**WHAT IS NEEDED:** The lines you return must be all those in the data that hold the string "είναι".

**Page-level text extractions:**
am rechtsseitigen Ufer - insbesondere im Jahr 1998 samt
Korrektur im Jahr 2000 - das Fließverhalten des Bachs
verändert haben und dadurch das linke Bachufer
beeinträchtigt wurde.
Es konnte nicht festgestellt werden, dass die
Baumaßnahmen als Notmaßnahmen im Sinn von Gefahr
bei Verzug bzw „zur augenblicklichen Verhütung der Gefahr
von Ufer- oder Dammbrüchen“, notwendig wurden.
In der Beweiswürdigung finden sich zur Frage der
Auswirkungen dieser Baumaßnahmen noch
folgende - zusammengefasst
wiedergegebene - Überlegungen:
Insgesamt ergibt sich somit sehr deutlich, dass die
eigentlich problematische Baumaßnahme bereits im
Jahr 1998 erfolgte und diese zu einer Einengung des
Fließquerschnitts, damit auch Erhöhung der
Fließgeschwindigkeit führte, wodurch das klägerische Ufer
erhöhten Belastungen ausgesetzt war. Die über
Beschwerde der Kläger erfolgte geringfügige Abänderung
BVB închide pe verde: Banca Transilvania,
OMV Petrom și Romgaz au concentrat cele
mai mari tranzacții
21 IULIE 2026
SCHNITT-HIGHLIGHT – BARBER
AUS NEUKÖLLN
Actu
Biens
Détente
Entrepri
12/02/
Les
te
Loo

---

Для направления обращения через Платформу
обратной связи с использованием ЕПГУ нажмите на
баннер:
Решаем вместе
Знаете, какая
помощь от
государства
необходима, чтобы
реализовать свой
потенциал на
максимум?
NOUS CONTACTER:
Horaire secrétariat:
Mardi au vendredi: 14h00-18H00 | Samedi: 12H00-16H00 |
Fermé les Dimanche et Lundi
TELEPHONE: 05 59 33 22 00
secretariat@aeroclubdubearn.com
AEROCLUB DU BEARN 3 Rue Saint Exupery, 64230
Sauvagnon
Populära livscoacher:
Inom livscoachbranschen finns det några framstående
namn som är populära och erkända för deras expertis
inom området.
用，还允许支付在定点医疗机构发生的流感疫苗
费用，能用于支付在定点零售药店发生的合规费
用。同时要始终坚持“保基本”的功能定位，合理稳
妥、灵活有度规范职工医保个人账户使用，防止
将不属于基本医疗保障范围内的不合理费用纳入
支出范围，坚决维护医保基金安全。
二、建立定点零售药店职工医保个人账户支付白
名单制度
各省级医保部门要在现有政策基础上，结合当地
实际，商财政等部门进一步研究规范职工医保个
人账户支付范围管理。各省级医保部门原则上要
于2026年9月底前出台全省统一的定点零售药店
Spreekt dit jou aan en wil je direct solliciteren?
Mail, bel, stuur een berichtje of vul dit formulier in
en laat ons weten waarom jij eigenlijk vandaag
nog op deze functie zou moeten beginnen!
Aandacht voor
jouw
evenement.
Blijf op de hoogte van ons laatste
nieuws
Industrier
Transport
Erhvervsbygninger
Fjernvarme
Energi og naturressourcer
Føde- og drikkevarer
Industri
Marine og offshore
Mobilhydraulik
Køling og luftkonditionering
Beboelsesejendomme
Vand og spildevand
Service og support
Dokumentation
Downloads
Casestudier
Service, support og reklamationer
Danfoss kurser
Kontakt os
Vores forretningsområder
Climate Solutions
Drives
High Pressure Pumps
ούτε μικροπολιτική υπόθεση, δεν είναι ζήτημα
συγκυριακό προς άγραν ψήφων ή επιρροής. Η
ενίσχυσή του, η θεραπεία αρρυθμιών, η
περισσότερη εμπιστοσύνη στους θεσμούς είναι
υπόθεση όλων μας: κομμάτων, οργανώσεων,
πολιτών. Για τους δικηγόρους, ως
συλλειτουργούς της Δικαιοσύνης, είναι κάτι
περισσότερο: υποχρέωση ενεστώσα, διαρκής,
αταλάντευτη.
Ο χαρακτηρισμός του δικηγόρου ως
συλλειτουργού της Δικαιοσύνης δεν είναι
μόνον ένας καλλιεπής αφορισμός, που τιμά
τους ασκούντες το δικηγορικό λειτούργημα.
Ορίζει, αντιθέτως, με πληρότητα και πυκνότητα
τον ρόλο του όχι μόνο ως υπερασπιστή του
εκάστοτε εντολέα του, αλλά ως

* * *

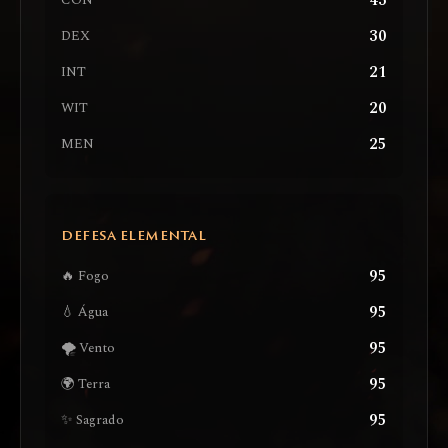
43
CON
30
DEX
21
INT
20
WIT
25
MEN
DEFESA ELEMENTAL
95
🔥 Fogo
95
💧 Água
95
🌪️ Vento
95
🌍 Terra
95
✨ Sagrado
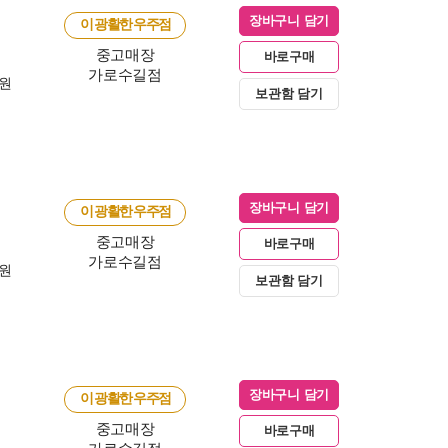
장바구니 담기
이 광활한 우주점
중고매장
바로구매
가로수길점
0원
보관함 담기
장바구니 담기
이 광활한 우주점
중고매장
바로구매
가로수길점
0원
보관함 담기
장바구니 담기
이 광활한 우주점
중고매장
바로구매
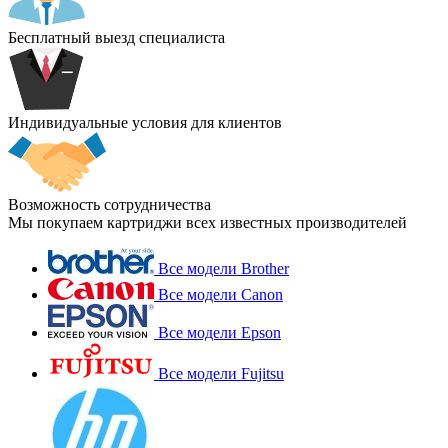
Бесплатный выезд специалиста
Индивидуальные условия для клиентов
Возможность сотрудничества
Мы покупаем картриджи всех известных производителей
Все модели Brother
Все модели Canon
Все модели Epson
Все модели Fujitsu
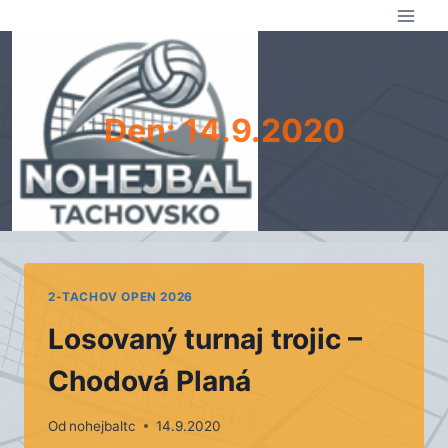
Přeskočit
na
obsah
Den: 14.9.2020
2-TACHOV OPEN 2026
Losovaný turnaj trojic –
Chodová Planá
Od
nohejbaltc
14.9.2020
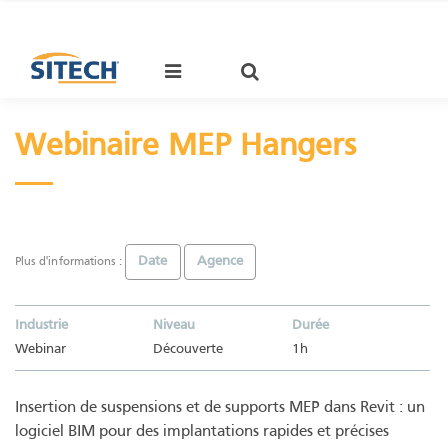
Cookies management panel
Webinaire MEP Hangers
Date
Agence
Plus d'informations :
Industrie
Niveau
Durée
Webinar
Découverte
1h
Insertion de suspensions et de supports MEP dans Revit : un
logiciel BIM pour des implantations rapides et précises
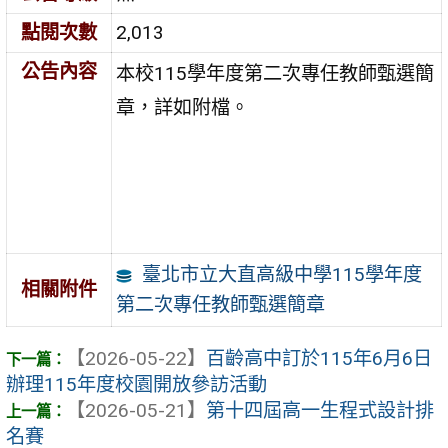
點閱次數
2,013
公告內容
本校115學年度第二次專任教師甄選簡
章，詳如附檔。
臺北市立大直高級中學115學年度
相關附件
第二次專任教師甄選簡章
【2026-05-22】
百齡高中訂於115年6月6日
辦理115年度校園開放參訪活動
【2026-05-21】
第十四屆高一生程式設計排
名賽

**SOLVED EXERCISE:**
ούτε μικροπολιτική υπόθεση, δεν είναι ζήτημα
περισσότερη εμπιστοσύνη στους θεσμούς είναι
συλλειτουργούς της Δικαιοσύνης, είναι κάτι
συλλειτουργού της Δικαιοσύνης δεν είναι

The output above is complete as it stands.